Zarzuty usiłowania kradzieży pralki usłyszeli dwaj mieszkańcy Zamościa w wieku 39 i 48 lat. Właścicielka pralki wyprowadzając się z mieszkania wystawiła ją przed blok wraz z innymi sprzętami z zamiarem ich przetransportowania do nowego lokum. Z okazji skorzystali dwaj mężczyźni, którzy podczas zatrzymania tłumaczyli, że chcieli tylko zabrać złom.

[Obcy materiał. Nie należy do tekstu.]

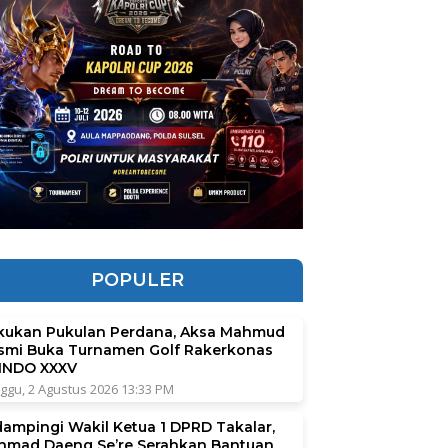
POPULER
kukan Pukulan Perdana, Aksa Mahmud
smi Buka Turnamen Golf Rakerkonas
INDO XXXV
ggu, 2 Agustus 2026 13:33 PM
dampingi Wakil Ketua 1 DPRD Takalar,
hmad Daeng Se’re Serahkan Bantuan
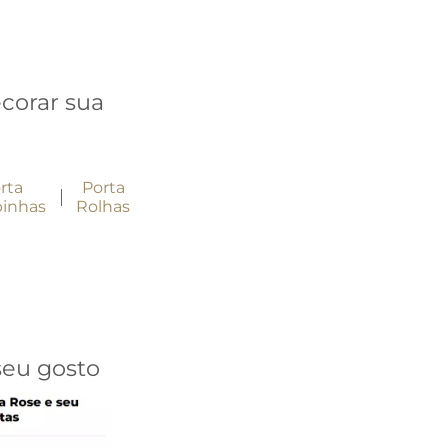
corar sua
rta
Porta
inhas
Rolhas
seu gosto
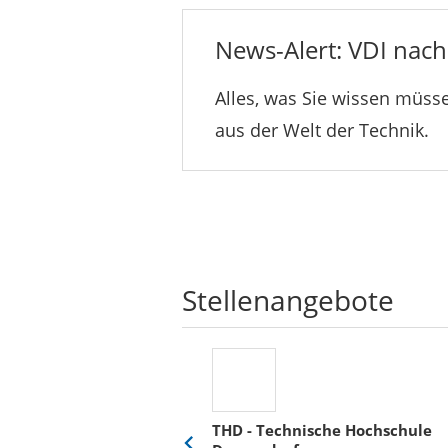
News-Alert: VDI nachr
Alles, was Sie wissen müsse
aus der Welt der Technik.
Stellenangebote
THD - Technische Hochschule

Zarzuty usiłowania kradzieży pralki usłyszeli dwaj mieszkańcy Zamościa w wieku 39 i 48 lat. Właścicielka pralki wyprowadzając się z mieszkania wystawiła ją przed blok wraz z innymi sprzętami z zamiarem ich przetransportowania do nowego lokum. Z okazji skorzystali dwaj mężczyźni, którzy podczas zatrzymania tłumaczyli, że chcieli tylko zabrać złom.

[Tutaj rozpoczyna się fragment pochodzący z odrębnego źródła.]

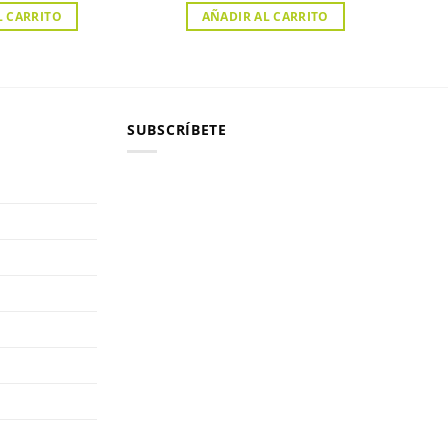
L CARRITO
AÑADIR AL CARRITO
SUBSCRÍBETE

Wczoraj przed południem dyżurny zamojskiej komendy powiadomiony został przez 32-letnią mieszkankę województwa podkarpackiego o usiłowaniu kradzieży należącej do niej pralki automatycznej. Jak wynikało z zawiadomienia kobieta wyprowadzała się z mieszkania położonego w centrum Zamościa. Przed blok wystawiła domowe sprzęty z zamiarem przetransportowania ich w nowe miejsce. Chwila nieuwagi spowodowała, że wystawiona przed blokiem pralka znalazła "nowych" właścicieli.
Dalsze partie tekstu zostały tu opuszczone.